**Exercise description:** Could the entries below be reproduced exactly, with the images removed?

**Supplied information:**
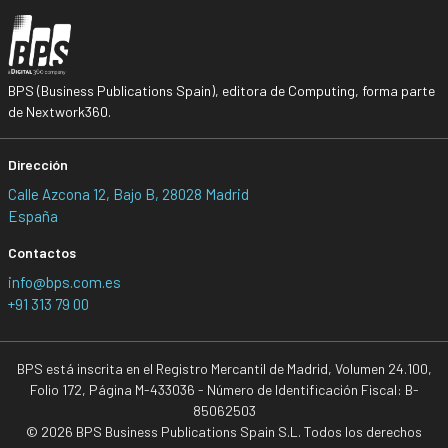
BPS (Business Publications Spain), editora de Computing, forma parte
de Nextwork360.
Dirección
Calle Azcona 12, Bajo B, 28028 Madrid
España
Contactos
info@bps.com.es
+91 313 79 00
BPS está inscrita en el Registro Mercantil de Madrid, Volumen 24.100,
Folio 172, Página M-433036 - Número de Identificación Fiscal: B-
85062503
© 2026 BPS Business Publications Spain S.L. Todos los derechos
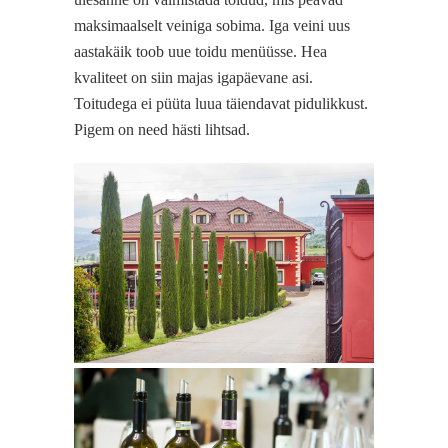
maksimaalselt veiniga sobima. Iga veini uus
aastakäik toob uue toidu menüüsse. Hea
kvaliteet on siin majas igapäevane asi.
Toitudega ei püüta luua täiendavat pidulikkust.
Pigem on need hästi lihtsad.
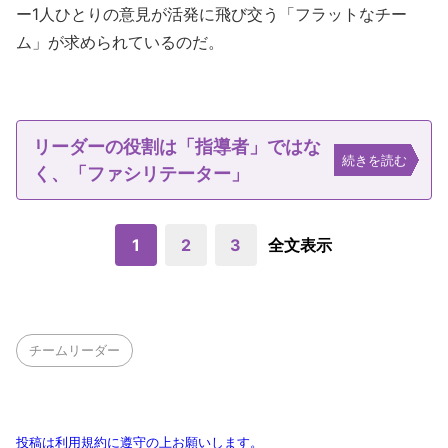
ー1人ひとりの意見が活発に飛び交う「フラットなチー
ム」が求められているのだ。
リーダーの役割は「指導者」ではな
続きを読む
く、「ファシリテーター」
1
2
3
全文表示
チームリーダー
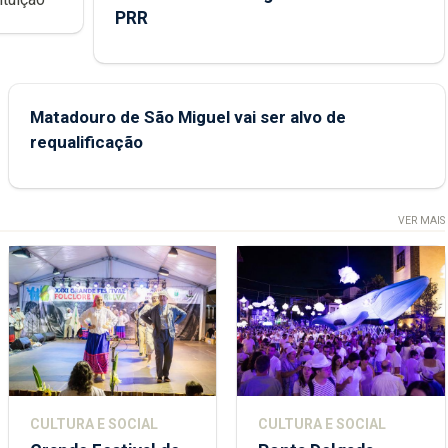
PRR
Matadouro de São Miguel vai ser alvo de
requalificação
VER MAIS
CULTURA E SOCIAL
CULTURA E SOCIAL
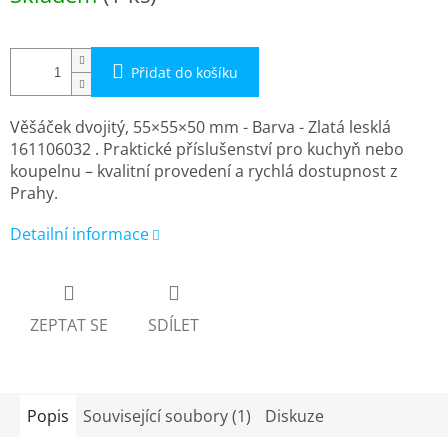
cena:
Přidat do košíku
Věšáček dvojitý, 55×55×50 mm - Barva - Zlatá lesklá
161106032 . Praktické příslušenství pro kuchyň nebo
koupelnu – kvalitní provedení a rychlá dostupnost z
Prahy.
Detailní informace
ZEPTAT SE
SDÍLET
Popis
Související soubory (1)
Diskuze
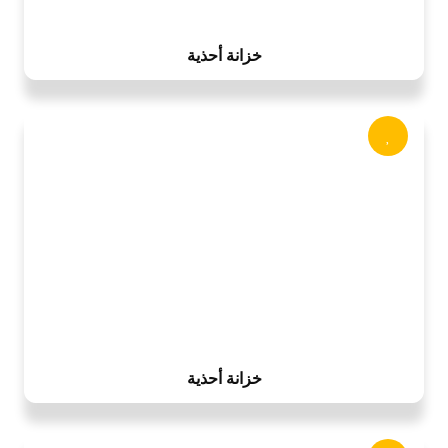
خزانة أحذية
خزانة أحذية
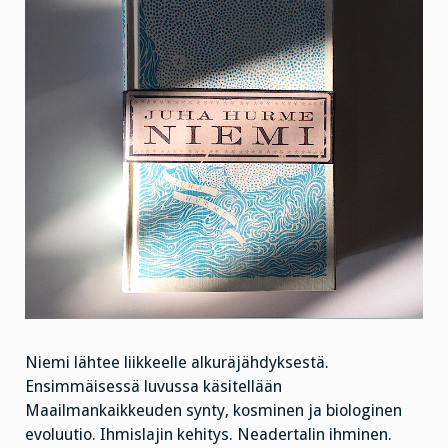
Niemi lähtee liikkeelle alkuräjähdyksestä.
Ensimmäisessä luvussa käsitellään
Maailmankaikkeuden synty, kosminen ja biologinen
evoluutio. Ihmislajin kehitys. Neadertalin ihminen.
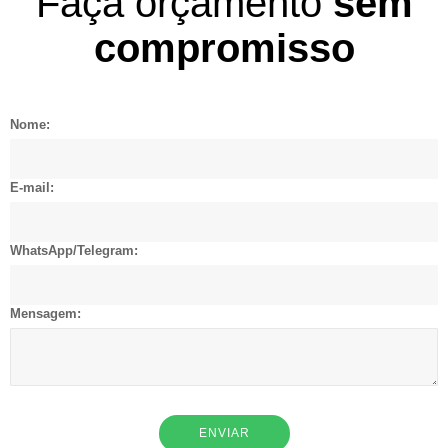
Faça orçamento
sem
compromisso
Nome:
E-mail:
WhatsApp/Telegram:
Mensagem:
ENVIAR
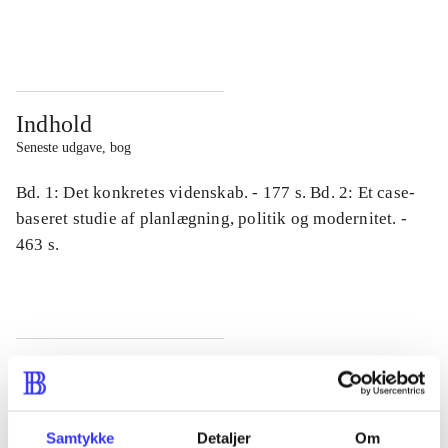
...
...
Indhold
Seneste udgave, bog
Bd. 1: Det konkretes videnskab. - 177 s. Bd. 2: Et case-
baseret studie af planlægning, politik og modernitet. -
463 s.
Tidsskrift
Artiklen er en del af
Samtykke
Detaljer
Om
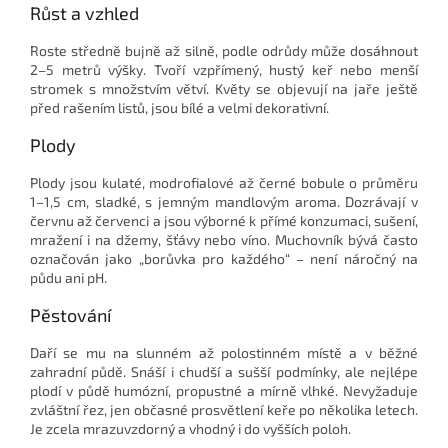
Růst a vzhled
Roste středně bujně až silně, podle odrůdy může dosáhnout
2–5 metrů výšky. Tvoří vzpřímený, hustý keř nebo menší
stromek s množstvím větví. Květy se objevují na jaře ještě
před rašením listů, jsou bílé a velmi dekorativní.
Plody
Plody jsou kulaté, modrofialové až černé bobule o průměru
1–1,5 cm, sladké, s jemným mandlovým aroma. Dozrávají v
červnu až červenci a jsou výborné k přímé konzumaci, sušení,
mražení i na džemy, šťávy nebo víno. Muchovník bývá často
označován jako „borůvka pro každého“ – není náročný na
půdu ani pH.
Pěstování
Daří se mu na slunném až polostinném místě a v běžné
zahradní půdě. Snáší i chudší a sušší podmínky, ale nejlépe
plodí v půdě humózní, propustné a mírně vlhké. Nevyžaduje
zvláštní řez, jen občasné prosvětlení keře po několika letech.
Je zcela mrazuvzdorný a vhodný i do vyšších poloh.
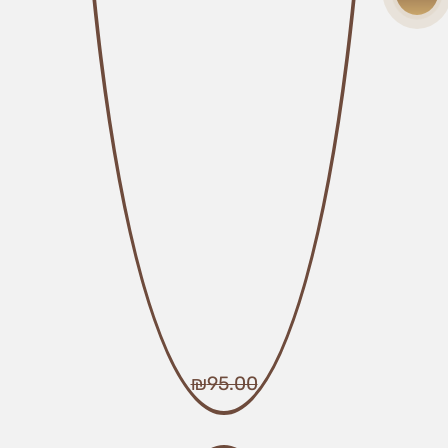
₪
95.00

**Solution to this task:**
BPS (Business Publications Spain), editora de Computing, forma parte
de Nextwork360.
Dirección
Calle Azcona 12, Bajo B, 28028 Madrid
España
Contactos
info@bps.com.es
+91 313 79 00
BPS está inscrita en el Registro Mercantil de Madrid, Volumen 24.100,
Folio 172, Página M-433036 - Número de Identificación Fiscal: B-
85062503
© 2026 BPS Business Publications Spain S.L. Todos los derechos
maksimaalselt veiniga sobima. Iga veini uus
aastakäik toob uue toidu menüüsse. Hea
kvaliteet on siin majas igapäevane asi.
Toitudega ei püüta luua täiendavat pidulikkust.
Pigem on need hästi lihtsad.
ー1人ひとりの意見が活発に飛び交う「フラットなチー
ム」が求められているのだ。
リーダーの役割は「指導者」ではな
続きを読む
く、「ファシリテーター」
1
2
3
全文表示
チームリーダー
PRR
Matadouro de São Miguel vai ser alvo de
requalificação
VER MAIS
CULTURA E SOCIAL
CULTURA E SOCIAL
cena:
Přidat do košíku
Věšáček dvojitý, 55×55×50 mm - Barva - Zlatá lesklá
161106032 . Praktické příslušenství pro kuchyň nebo
koupelnu – kvalitní provedení a rychlá dostupnost z
Prahy.
Detailní informace
ZEPTAT SE
SDÍLET
Popis
Související soubory (1)
Diskuze
خزانة أحذية
خزانة أحذية
Niemi lähtee liikkeelle alkuräjähdyksestä.
Ensimmäisessä luvussa käsitellään
Maailmankaikkeuden synty, kosminen ja biologinen
evoluutio. Ihmislajin kehitys. Neadertalin ihminen.
Faça orçamento
sem
compromisso
Nome:
E-mail:
WhatsApp/Telegram:
Mensagem:
ENVIAR
...
...
Indhold
Seneste udgave, bog
Bd. 1: Det konkretes videnskab. - 177 s. Bd. 2: Et case-
baseret studie af planlægning, politik og modernitet. -
463 s.
Tidsskrift
Artiklen er en del af
Samtykke
Detaljer
Om
Růst a vzhled
Roste středně bujně až silně, podle odrůdy může dosáhnout
2–5 metrů výšky. Tvoří vzpřímený, hustý keř nebo menší
stromek s množstvím větví. Květy se objevují na jaře ještě
před rašením listů, jsou bílé a velmi dekorativní.
Plody
Plody jsou kulaté, modrofialové až černé bobule o průměru
1–1,5 cm, sladké, s jemným mandlovým aroma. Dozrávají v
červnu až červenci a jsou výborné k přímé konzumaci, sušení,
mražení i na džemy, šťávy nebo víno. Muchovník bývá často
označován jako „borůvka pro každého“ – není náročný na
půdu ani pH.
Pěstování
Daří se mu na slunném až polostinném místě a v běžné
zahradní půdě. Snáší i chudší a sušší podmínky, ale nejlépe
plodí v půdě humózní, propustné a mírně vlhké. Nevyžaduje
zvláštní řez, jen občasné prosvětlení keře po několika letech.
Je zcela mrazuvzdorný a vhodný i do vyšších poloh.
₪
95.00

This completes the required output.